** Riley’s sugars have been pretty good lately. He’s had a few lows, but not low-lows. I did decrease one of his basals last night because he keeps going low (but not low-low) every day between breakfast and lunch. I had already adjusted his carb coverage a little, but that didn’t seem to help. He did have a real-low yesterday in between breakfast and lunch; he was 59. It’s strange to decrease basals. It seems to go against everything. His insulin needs should increase, not decrease. I know that since it is summer and he’s more active that’s probably what it is. Still, it’s strange to me to ever decrease anything.
** Holden’s last full day of high school was yesterday.
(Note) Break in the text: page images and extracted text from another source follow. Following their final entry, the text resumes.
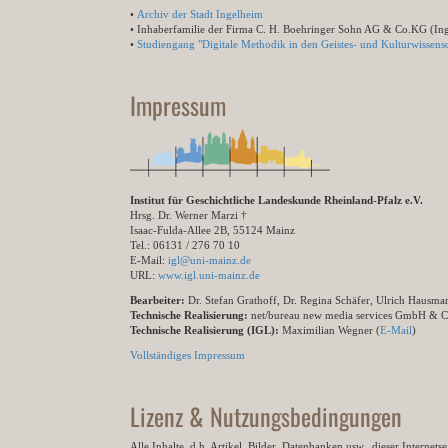
•
Archiv der Stadt Ingelheim
• Inhaberfamilie der Firma C. H. Boehringer Sohn AG & Co.KG (In
•
Studiengang "Digitale Methodik in den Geistes- und Kulturwissensc
Impressum
Institut für Geschichtliche Landeskunde Rheinland-Pfalz e.V.
Hrsg. Dr. Werner Marzi †
Isaac-Fulda-Allee 2B, 55124 Mainz
Tel.: 06131 / 276 70 10
E-Mail:
igl@uni-mainz.de
URL:
www.igl.uni-mainz.de
Bearbeiter:
Dr. Stefan Grathoff, Dr. Regina Schäfer, Ulrich Hausm
Technische Realisierung:
net/bureau new media services GmbH & 
Technische Realisierung (IGL):
Maximilian Wegner (
E-Mail
)
Vollständiges Impressum
Lizenz & Nutzungsbedingungen
Alle Inhalte, d.h. Artikel, Bilder, Datenbanken usw., dieser Internet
He’s going half a day today, and then he has Baccalaureate practice. Tomorrow he has one exam and then he will be done. Last night before I went to bed he said, “You know tomorrow will be the last day I take Riley to school in the morning.” There goes another “last”.
** A couple of weeks ago I purchased Wii Fit. Riley got a Wii for Christmas and ever since he got it I’ve wanted Wii Fit. But, because of the price, I held off. A couple of weeks ago I decided I was tired of being tired all the time and wanted to do something about it. I also knew it was important to do something for myself. So, I bought Wii Fit and have been using it pretty much every day since. Yesterday was my 11th day having it. I have lost a little over 2 pounds since starting it. I have cut down on what I eat and have cut out sodas completely. While I would love to lose about 15 pounds, that’s not really my ultimate goal. My goal is to feel better and to get in shape.
** Michael just called me and asked if I wanted to help him with a pool liner replacement. For about ten years now he’s been working summers helping someone who owns a pool and spa shop put in pools and things like that. He always got paid hourly wages to help him. Last year the owner decided he was too old to help anymore and turned the pool installation over to Michael. So, in addition to working for him Michael had a little side job putting up pools (above ground) and replacing liners. He not only gets referrals from the owner but from another local pool shop as well. It’s really hard work, but it’s really good money. He has someone else to help put up pools. I can’t help him with that because I’m really not physically capable of all the digging, lifting, and pulling it involves. So, he splits the money for that. But, last year I helped him with a liner replacement. It was really hard and really, really HOT, but we did it. And, that way we get to keep all the money and he doesn’t have to split it with anyone else. His extra summer job paid for our kids to go to private school last year. So, this Saturday I will spend my day in the bottom of a hot, hot pool. I will have to keep in my mind why we’re doing it so I can get through it.
** When Michael called me he said we could either do it this Saturday or next one if that was better. I reminded him that Holden graduates next Saturday so we’d have to do it this Saturday. Saying that made me realize how close it really is. My baby graduates from high school next week. He got his annual yesterday and I sat and cried for a good 30 minutes reading through the senior pages. At the beginning of the year the parents are given the opportunity to place a senior ad in the annual. You can put whatever you want on the page. We got one. We put a lot of pictures of Holden up there. There were pictures from all stages of his life. And each of us (me, my parents, Riley, and Michael) wrote a little note to Holden. I don’t care how many times I looked at the page yesterday every time I read it my eyes filled up with tears. The pictures of a young Holden and a very young-looking me where the ones that brought the tears on the most. It seems like only yesterday he was Riley’s age.
** I know I keep harping on Holden's graduation, but just bare with me for a little longer. Right now it's on my mind even more than diabetes. And, that's saying something. It's really a strange place to be. On one hand, I'm happy for him. He gets to go off to college and experience life on his own. I'm even a little excited for him. On the other hand, I want to keep him just like he is. I don't want him to graduate. I don't want him to go away. I don't want to see his high school end. I known that once you're out of high school life is never the same again. That's not necessarily a bad thing. But, change is always hard and the thought that my baby is old enough to graduate from high school just blows me away. Once he graduates it will only be a few weeks before he's off to college. It will be a new beginning for him. This line keeps playing over and over in my head: "Every new beginning comes from some other beginning's end."